**WHAT THIS TASK INVOLVES:** Your answer must be the records below, repeated exactly, with every picture left out.

**EXTRACTED ENTRIES:**
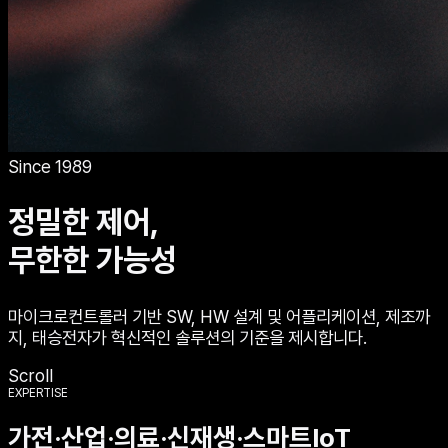
Since 1989
정밀한 제어,
무한한 가능성
마이크로컨트롤러 기반 SW, HW 설계 및 어플리케이션, 제조까
지, 태승전자가 혁신적인 솔루션의 기준을 제시합니다.
Scroll
EXPERTISE
가전·산업·의료·신재생·스마트IoT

**RESULT OF THIS TASK:**
Since 1989
정밀한 제어,
무한한 가능성
마이크로컨트롤러 기반 SW, HW 설계 및 어플리케이션, 제조까
지, 태승전자가 혁신적인 솔루션의 기준을 제시합니다.
Scroll
EXPERTISE
가전·산업·의료·신재생·스마트IoT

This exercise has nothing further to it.